May a Judge Without Jurisdiction Enter a Judgment?: Justice Scalia’s Posthumous Vindication 

Authored by: James J. Duane

Abstract

Every first-year law student knows that a federal court that lacks subject-matter jurisdiction in a case may not resolve any disputed questions with respect to its merits or to enter a judgment on the merits.  But what exactly should the judge do next?  If the judge determines that the case must be dismissed on that basis, is the court still permitted—or maybe required—to enter some sort of a judgment, perhaps one closing the case without prejudice?  Or is a court that lacks jurisdiction forbidden to enter any judgment, and required instead to merely enter an order dismissing the case? 

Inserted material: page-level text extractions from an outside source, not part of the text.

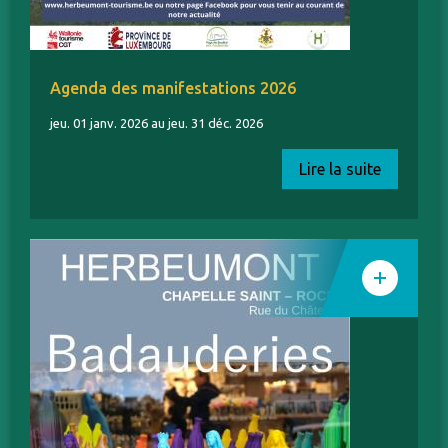
Agenda des manifestations 2026
jeu. 01 janv. 2026 au jeu. 31 déc. 2026
Lire la suite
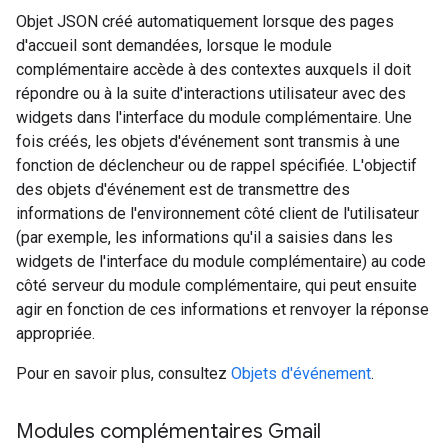
Objet JSON créé automatiquement lorsque des pages
d'accueil sont demandées, lorsque le module
complémentaire accède à des contextes auxquels il doit
répondre ou à la suite d'interactions utilisateur avec des
widgets dans l'interface du module complémentaire. Une
fois créés, les objets d'événement sont transmis à une
fonction de déclencheur ou de rappel spécifiée. L'objectif
des objets d'événement est de transmettre des
informations de l'environnement côté client de l'utilisateur
(par exemple, les informations qu'il a saisies dans les
widgets de l'interface du module complémentaire) au code
côté serveur du module complémentaire, qui peut ensuite
agir en fonction de ces informations et renvoyer la réponse
appropriée.
Pour en savoir plus, consultez
Objets d'événement
.
Modules complémentaires Gmail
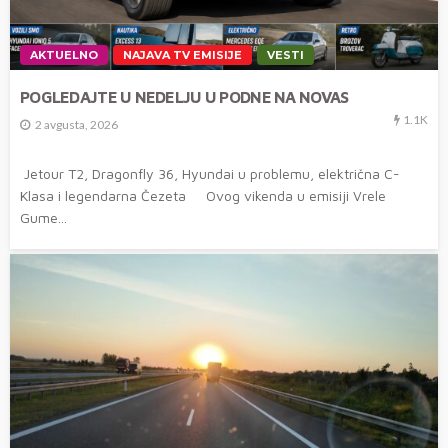
AKTUELNO
NAJAVA TV EMISIJE
VESTI
POGLEDAJTE U NEDELJU U PODNE NA NOVAS
1.1K
2 avgusta, 2026
Jetour T2, Dragonfly 36, Hyundai u problemu, električna C-
Klasa i legendarna Čezeta Ovog vikenda u emisiji Vrele
Gume...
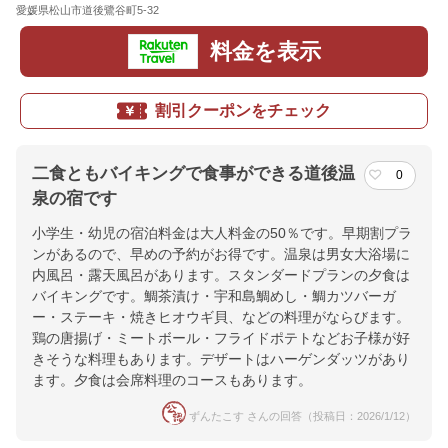
愛媛県松山市道後鷺谷町5-32
地図
料金を表示
割引クーポンをチェック
二食ともバイキングで食事ができる道後温
0
泉の宿です
小学生・幼児の宿泊料金は大人料金の50％です。早期割プラ
ンがあるので、早めの予約がお得です。温泉は男女大浴場に
内風呂・露天風呂があります。スタンダードプランの夕食は
バイキングです。鯛茶漬け・宇和島鯛めし・鯛カツバーガ
ー・ステーキ・焼きヒオウギ貝、などの料理がならびます。
鶏の唐揚げ・ミートボール・フライドポテトなどお子様が好
きそうな料理もあります。デザートはハーゲンダッツがあり
ます。夕食は会席料理のコースもあります。
ずんたこす さんの回答（投稿日：2026/1/12）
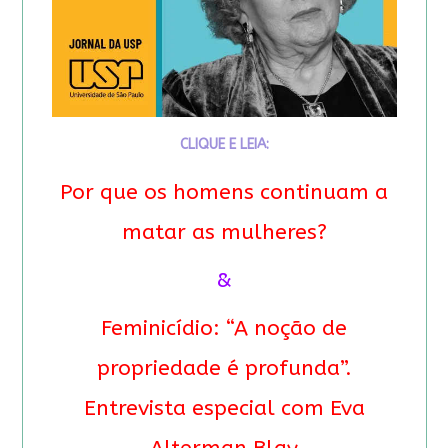
CLIQUE E LEIA:
Por que os homens continuam a
matar as mulheres?
&
Feminicídio: “A noção de
propriedade é profunda”.
Entrevista especial com Eva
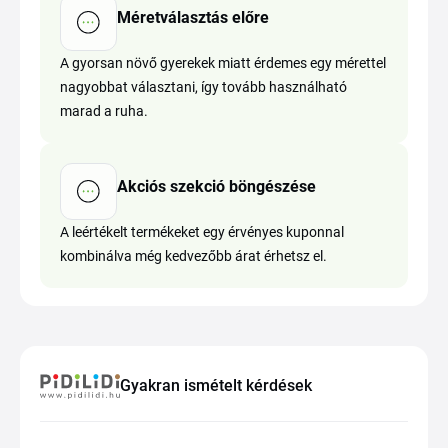
Méretválasztás előre
A gyorsan növő gyerekek miatt érdemes egy mérettel
nagyobbat választani, így tovább használható
marad a ruha.
Akciós szekció böngészése
A leértékelt termékeket egy érvényes kuponnal
kombinálva még kedvezőbb árat érhetsz el.
Gyakran ismételt kérdések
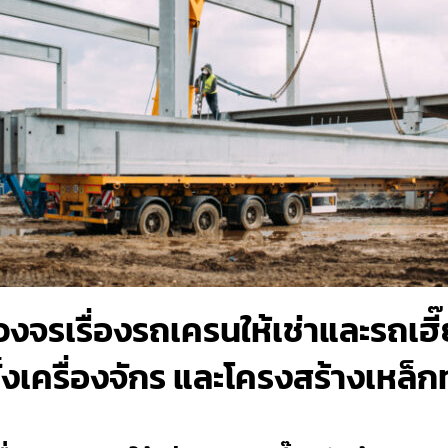
บวงจรเรื่องรถเครนให้เช่าและรถเฮ
้งเครื่องจักร และโครงสร้างเหล็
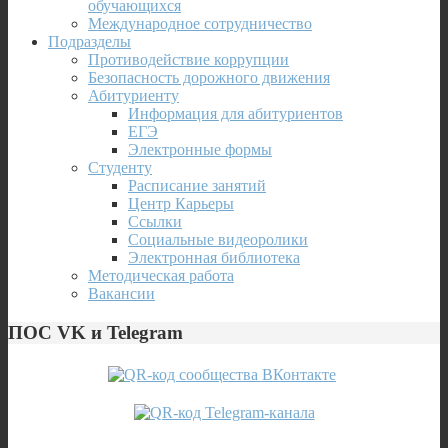
обучающихся
Международное сотрудничество
Подразделы
Противодействие коррупции
Безопасность дорожного движения
Абитуриенту
Информация для абитуриентов
ЕГЭ
Электронные формы
Студенту
Расписание занятий
Центр Карьеры
Ссылки
Социальные видеоролики
Электронная библиотека
Методическая работа
Вакансии
ПОС VK и Telegram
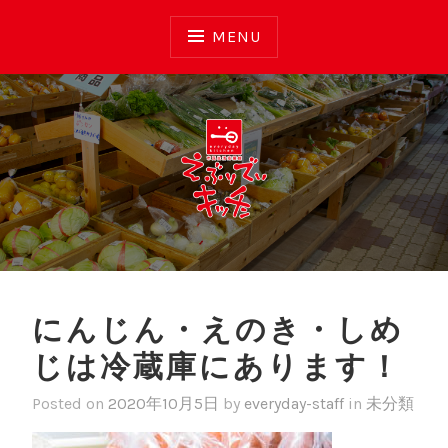
Skip
to
MENU
content
えぶりでいキッチン
にんじん・えのき・しめ
じは冷蔵庫にあります！
Posted on
2020年10月5日
by
everyday-staff
in
未分類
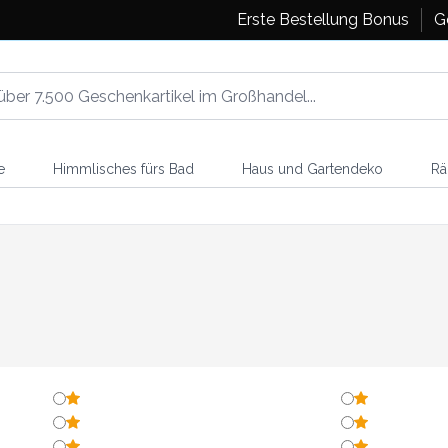
Erste Bestellung Bonus
G
e
Himmlisches fürs Bad
Haus und Gartendeko
Rä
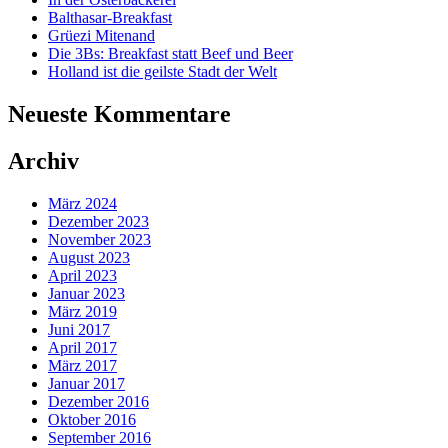
Balthasar-Breakfast
Grüezi Mitenand
Die 3Bs: Breakfast statt Beef und Beer
Holland ist die geilste Stadt der Welt
Neueste Kommentare
Archiv
März 2024
Dezember 2023
November 2023
August 2023
April 2023
Januar 2023
März 2019
Juni 2017
April 2017
März 2017
Januar 2017
Dezember 2016
Oktober 2016
September 2016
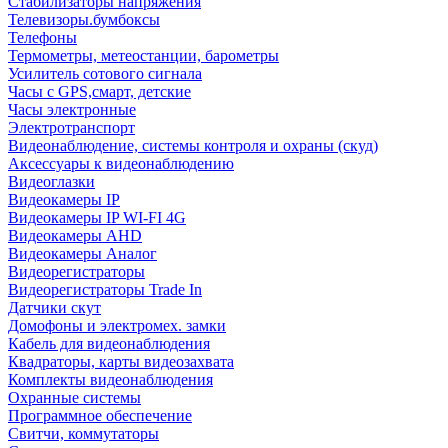
Стабилизаторы напряжения
Телевизоры.бумбоксы
Телефоны
Термометры, метеостанции, барометры
Усилитель сотового сигнала
Часы с GPS,смарт, детские
Часы электронные
Электротранспорт
Видеонаблюдение, системы контроля и охраны (скуд)
Аксессуары к видеонаблюдению
Видеоглазки
Видеокамеры IP
Видеокамеры IP WI-FI 4G
Видеокамеры AHD
Видеокамеры Аналог
Видеорегистраторы
Видеорегистраторы Trade In
Датчики скут
Домофоны и электромех. замки
Кабель для видеонаблюдения
Квадраторы, карты видеозахвата
Комплекты видеонаблюдения
Охранные системы
Программное обеспечение
Свитчи, коммутаторы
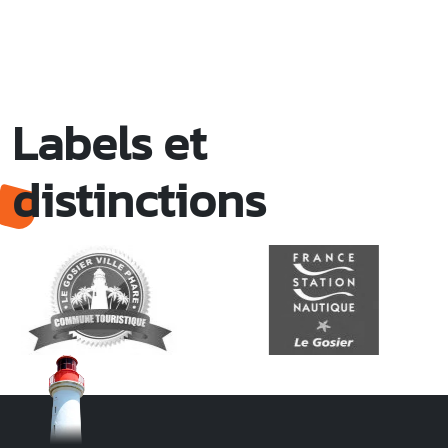
Labels et
distinctions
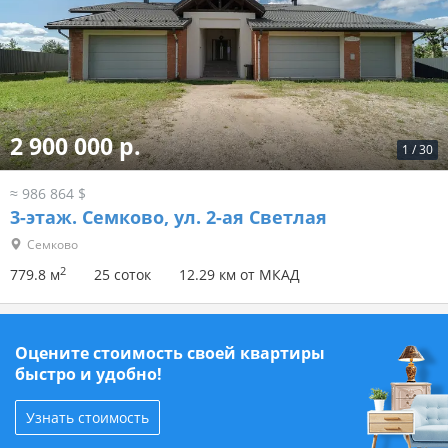
2 900 000 р.
1
/
30
≈ 986 864 $
3-этаж.
Семково, ул. 2-ая Светлая
Семково
2
779.8 м
25 соток
12.29 км от МКАД
Оцените стоимость своей квартиры
быстро и удобно!
Узнать стоимость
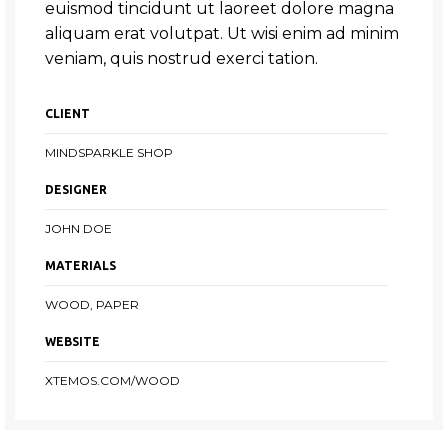
euismod tincidunt ut laoreet dolore magna
aliquam erat volutpat. Ut wisi enim ad minim
veniam, quis nostrud exerci tation.
CLIENT
MINDSPARKLE SHOP
DESIGNER
JOHN DOE
MATERIALS
WOOD, PAPER
WEBSITE
XTEMOS.COM/WOOD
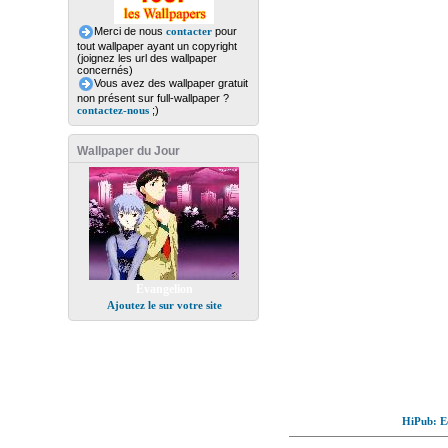
Merci de nous
contacter
pour
tout wallpaper ayant un copyright
(joignez les url des wallpaper
concernés)
Vous avez des wallpaper gratuit
non présent sur full-wallpaper ?
contactez-nous
;)
Wallpaper du Jour
Evangelion
Ajoutez le sur votre site
HiPub: Ec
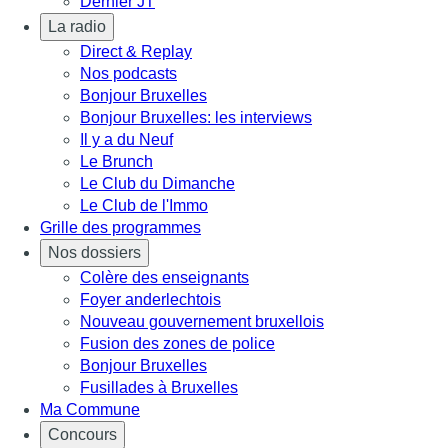
Dernier JT
La radio
Direct & Replay
Nos podcasts
Bonjour Bruxelles
Bonjour Bruxelles: les interviews
Il y a du Neuf
Le Brunch
Le Club du Dimanche
Le Club de l'Immo
Grille des programmes
Nos dossiers
Colère des enseignants
Foyer anderlechtois
Nouveau gouvernement bruxellois
Fusion des zones de police
Bonjour Bruxelles
Fusillades à Bruxelles
Ma Commune
Concours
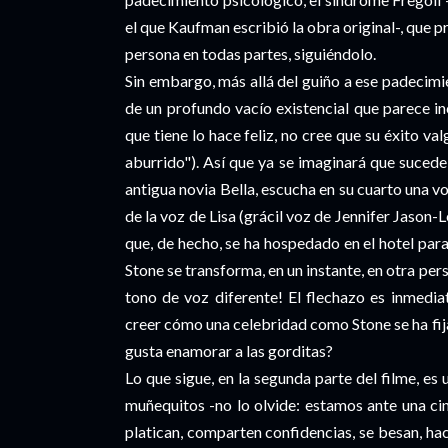
el que Kaufman escribió la obra original-, que 
persona en todas partes, siguiéndolo.
Sin embargo, más allá del guiño a ese padecimi
de un profundo vacío existencial que parece in
que tiene lo hace feliz, no cree que su éxito va
aburrido"). Así que ya se imaginará que suced
antigua novia Bella, escucha en su cuarto una voz
de la voz de Lisa (grácil voz de Jennifer Jason
que, de hecho, se ha hospedado en el hotel para 
Stone se transforma, en un instante, en otra per
tono de voz diferente! El flechazo es inmedia
creer cómo una celebridad como Stone se ha fija
gusta enamorar a las gorditas?
Lo que sigue, en la segunda parte del filme, e
muñequitos -no lo olvide: estamos ante una c
platican, comparten confidencias, se besan, hac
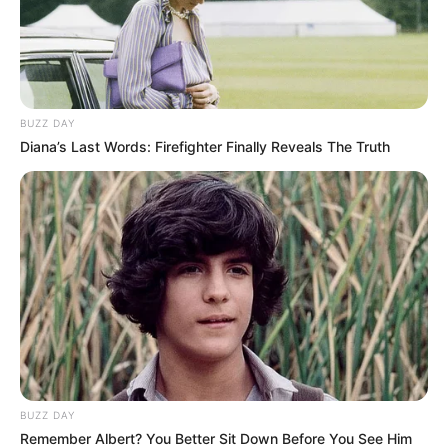
Musik
BUZZ DAY
Diana’s Last Words: Firefighter Finally Reveals The Truth
BUZZ DAY
Remember Albert? You Better Sit Down Before You See Him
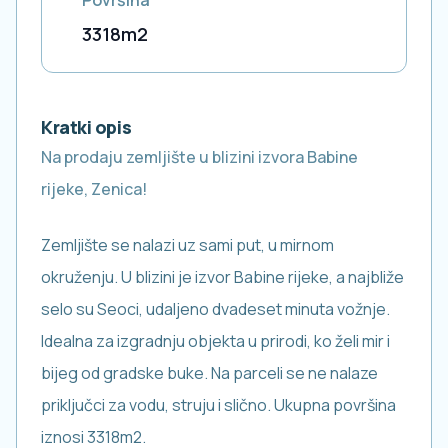
Površina
3318
m2
Kratki opis
Na prodaju zemljište u blizini izvora Babine
rijeke, Zenica!
Zemljište se nalazi uz sami put, u mirnom
okruženju. U blizini je izvor Babine rijeke, a najbliže
selo su Seoci, udaljeno dvadeset minuta vožnje.
Idealna za izgradnju objekta u prirodi, ko želi mir i
bijeg od gradske buke. Na parceli se ne nalaze
priključci za vodu, struju i slično. Ukupna površina
iznosi 3318m2.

This fairly jejune question of judicial administration, although not especially exciting or dramatic, arises in a great number of cases around the country every day, including every case in which a federal court dismisses a case for lack of subject-matter jurisdiction under Federal Rule of Civil Procedure 12(b)(1).  But until recently, the Supreme Court of the United States had not given the lower courts much explicit guidance on that topic, which could have arguably been considered an open question.  Considering how fundamental this question is to the administration of justice in the federal courts, it is surprising that the United States Courts of Appeals have been quite inconsistent over its answer.  In an assortment of offhand comments, almost all of them made without any close or substantial analysis or explanation, the federal appellate courts have been divided as to whether an absence of jurisdiction requires a district court, instead of entering a judgment, to merely enter an order dismissing the case—as if those procedural devices were somehow incompatible or mutually exclusive ways of closing a case.